«I conti di Padoan su inflazione e crescita del Pil non tornano, e la causa è un errore nell’impostazione di fondo del governo che guarda soltanto ai grandi annunci e alle riforme, ma non si occupa degli aspetti organizzativi e della microeconomia». È l’osservazione del professor Francesco Forte, ex ministro delle Finanze e per il Coordinamento delle politiche comunitarie. In un’intervista uscita mercoledì su Il Sole 24 Ore il ministro dell’Economia, Pier Carlo Padoan, ha sottolineato che il taglio delle tasse “è uno dei pilastri della politica del governo, ma come dico spesso, per essere credibile deve essere finanziato con tagli alla spesa. Per questo la spending review continua”. Ma sulle modalità in cui concretizzare la riduzione della pressione fiscale Padoan frena: “In questa fase ci sono varie ipotesi sul tappeto. È presto per pronunciarsi”.

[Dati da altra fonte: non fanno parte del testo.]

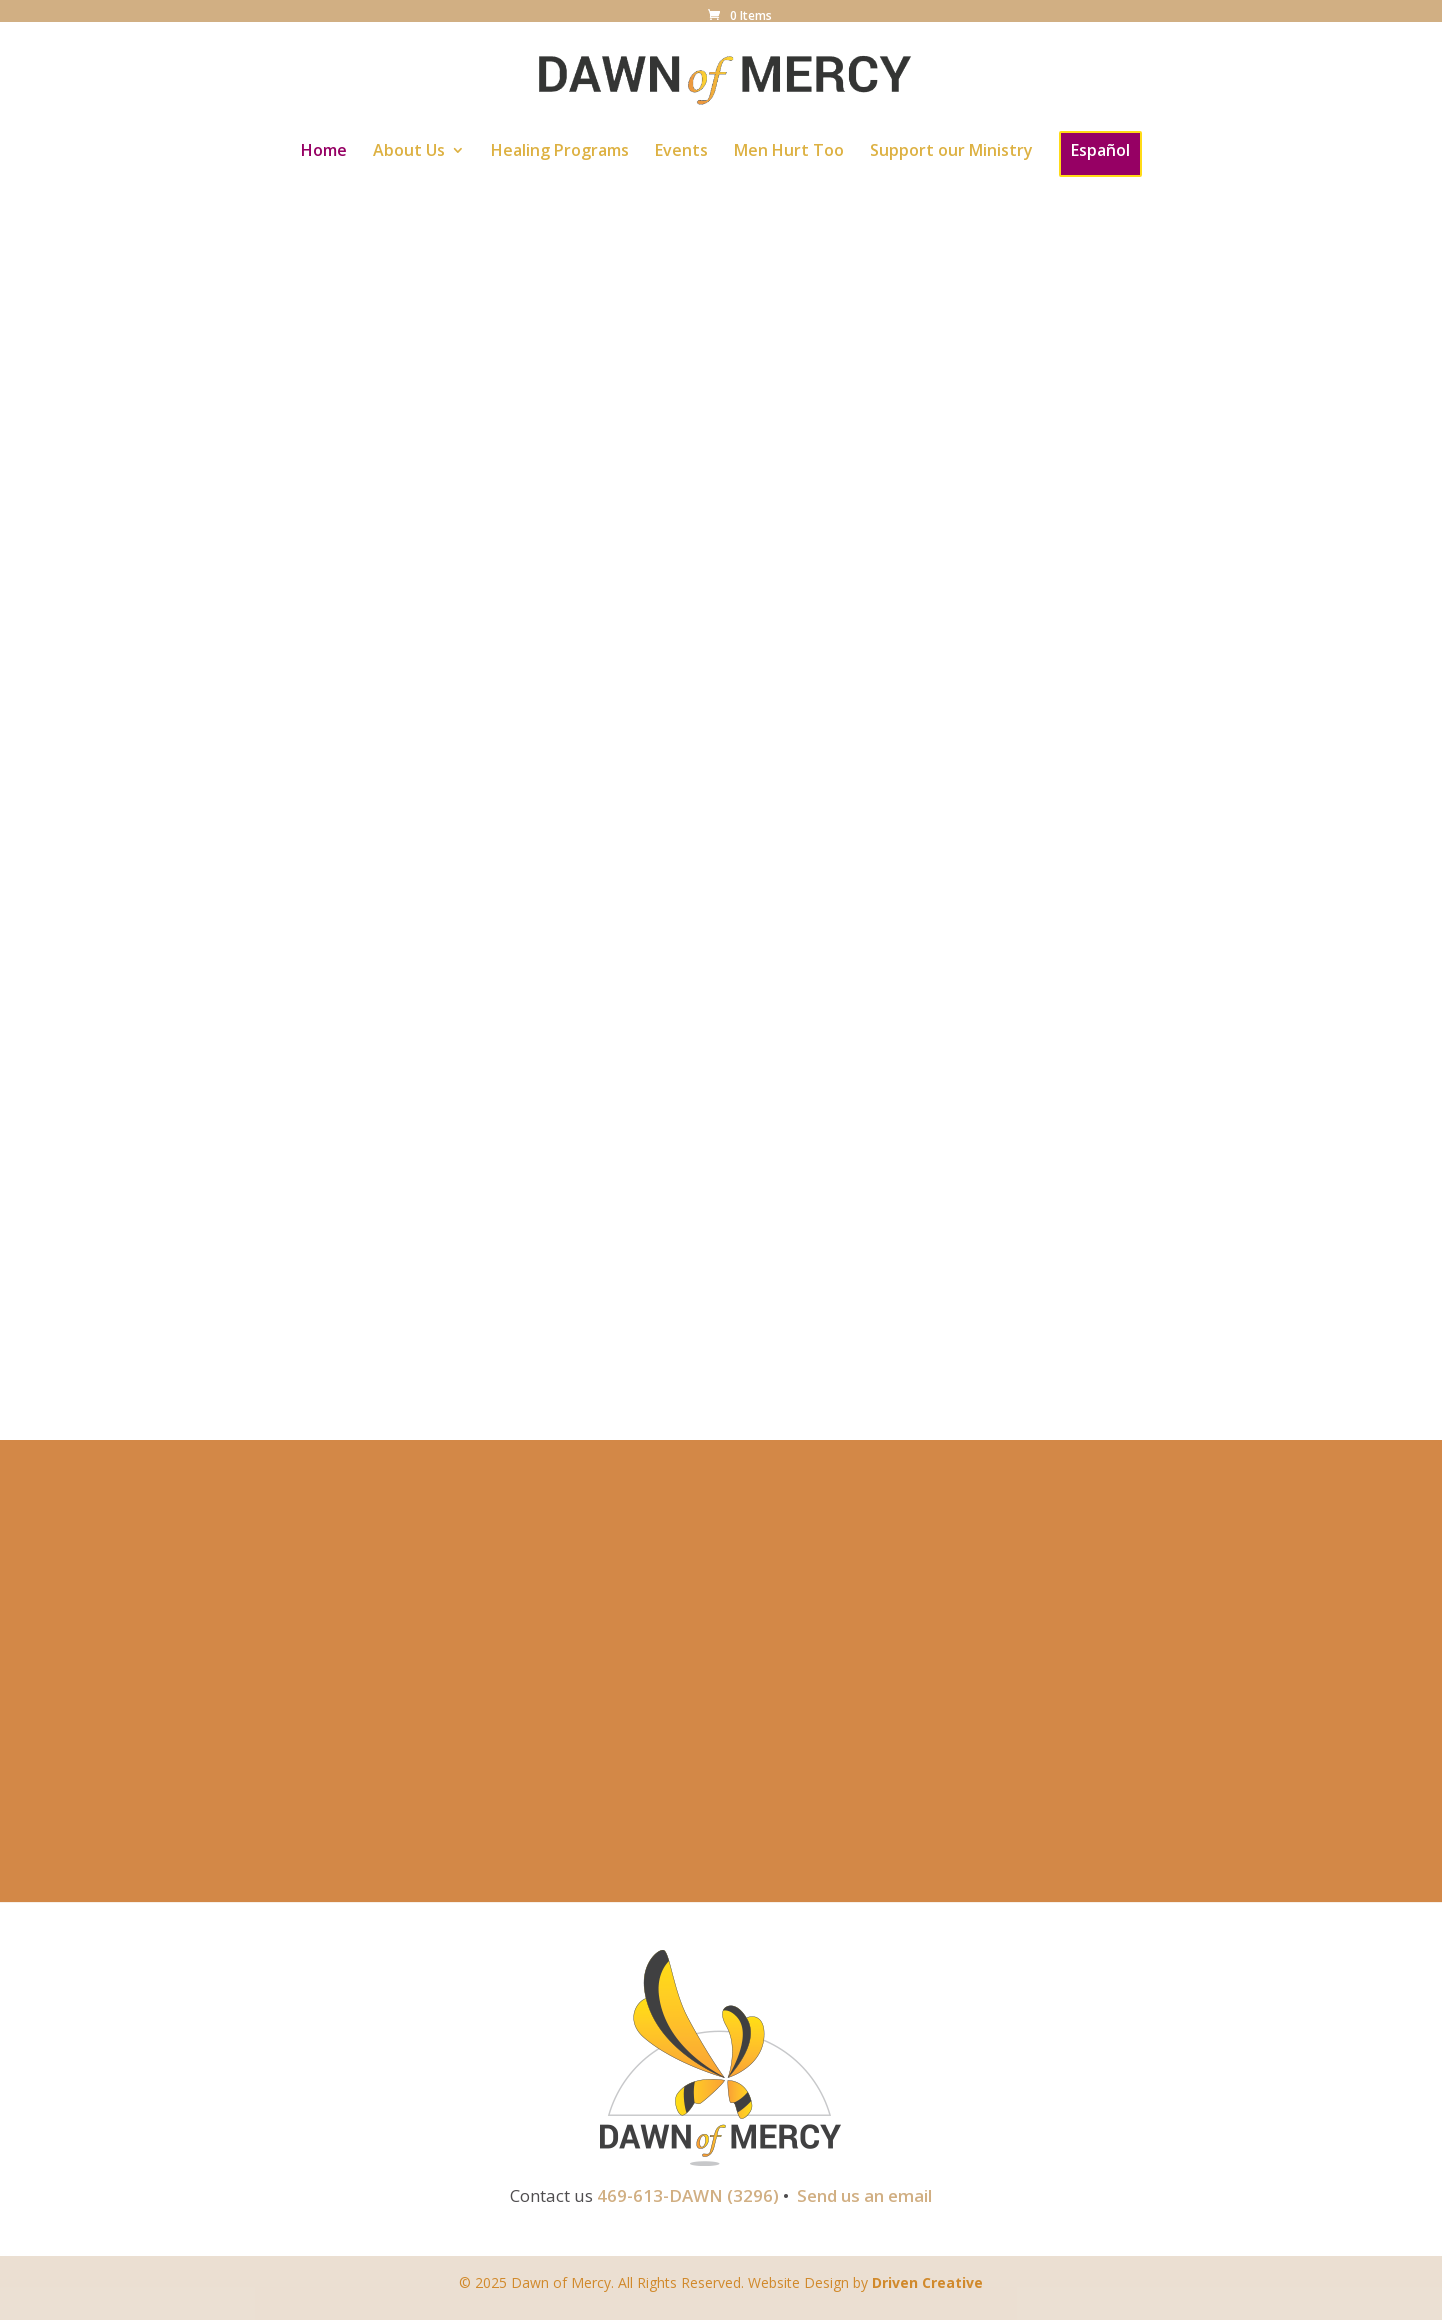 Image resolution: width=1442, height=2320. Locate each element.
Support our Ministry (951, 152)
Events (681, 152)
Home (324, 152)
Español (1100, 150)
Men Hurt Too (789, 152)
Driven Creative (927, 2282)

Professore, dall’intervista a Padoan emerge che il governo ha o meno una visione strategica di economia e finanza?

Il governo ha una visione “strategica” dell’economia che si compone di due elementi. Da un lato ci sono le politiche di bilancio di Padoan, dall’altra c’è il populismo di Renzi il cui emblema sono i bonus. Il ministro Padoan dà molta importanza al deficit come stimolo della domanda e a nozioni macroeconomiche come i moltiplicatori. A mancargli però è soprattutto un’impostazione sulle tematiche tributarie, della spesa pubblica e della finanza bancaria.



Per Padoan nel 2016 il Pil dell’Italia crescerà dell’1,2%. Come valuta questa stima?

Ciò che emerge su Pil e inflazione è una divergenza tra le previsioni di Padoan e le stime dell’Eurozone Economic Outlook diffuso dall’Istat. Secondo quest’ultimo nei primi tre trimestri 2016 l’inflazione nell’area euro sarà del +0,1%. Se in Italia l’inflazione sarà più alta, questo ci aiuterà nel rapporto debito/Pil, ma vorrà dire che avremo una minore produttività e una tendenza dei costi a salire di più che negli altri Paesi europei: la conseguenza sarà una perdita di competitività dell’Italia. Se invece l’inflazione dell’Italia sarà in linea con l’Eurozona, la stima del rapporto debito/Pil fatta dal governo non funzionerà.



E quindi?

Quindi il Pil, in termini reali o in termini monetari, non aumenterà nel modo in cui Padoan ha previsto. Le risposte del ministro sono inadeguate, oltre a essere inficiate dalla propaganda e dalla sua visione distorta. L’espansione della domanda interna dipende da due fattori: il prezzo del petrolio e il basso tasso d’interesse. Ciò aiuta a ridurre i costi sia dei consumi durevoli, sia degli investimenti di privati e imprese, nonché ad aumentare il potere d’acquisto. Tanto è vero che nei primi tre trimestri 2016 nell’Eurozona si prevede un aumento del potere d’acquisto dell’1,8% e del Pil dell’1,4%.

Il nuovo pacchetto per la crescita è ciò di cui ha bisogno il Paese?

La vera priorità mi sembra un’altra. Il credito in Italia è inceppato perché, per quanto riguarda la procedure fallimentari, il sistema giudiziario non funziona. La durata di queste procedure è pari a otto anni in Italia e quattro anni negli altri Paesi. Mediobanca ha calcolato che ogni anno in più fa perdere il 10% del valore sulle garanzie in questione. Se noi riuscissimo a ridurre la durata di queste procedure da otto a sei anni, il problema delle sofferenze bancarie italiane potrebbe ridursi in modo significativo.

Le norme fallimentari dell’Italia non funzionano?

Non è però soltanto una questione di norme fallimentari, ma di funzionamento dei tribunali. Il tribunale di Bolzano ha infatti una media di quattro anni, il Nord Italia di sette anni e la Basilicata di 12. I tribunali mancano di personale e le pratiche sono intasate: il governo dovrebbe occuparsi di questi aspetti organizzativi, mentre Padoan ha in mente soltanto le modifiche delle leggi in astratto. L’esecutivo di Renzi è capace soltanto di fare le riforme sulla carta, quando ci riesce.

 

Perché non basta?

Perché il vero problema da risolvere è che i nostri crediti si deteriorano perché le procedure sono lente e macchinose. Con una mentalità organizzativa che bada ai fatti anziché ai proclami, alla microeconomia e alla realtà sociale invece che ai grandi numeri, noi avremmo un Paese vicino ai dati dell’Unione europea, che non sono trionfali ma comunque ci metterebbero ai ripari dai rischi di nuove turbolenze dei mercati.